--- Problem statement ---
Images appear in the records below; leave them out and repeat everything else exactly.
_ _ _ _ _ _ _
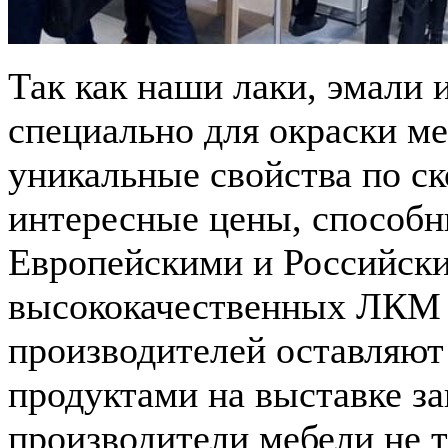
Так как наши лаки, эмали 
специально для окраски м
уникальные свойства по ск
интересные цены, способн
Европейскими и Российск
высококачественных ЛКМ д
производителей оставляют
продуктами на выставке з
производители мебели не т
_ _ _ _ _ _ _
--- Your solution ---
Так как наши лаки, эмали 
специально для окраски м
уникальные свойства по ск
интересные цены, способн
Европейскими и Российск
высококачественных ЛКМ д
производителей оставляют
продуктами на выставке з
производители мебели не т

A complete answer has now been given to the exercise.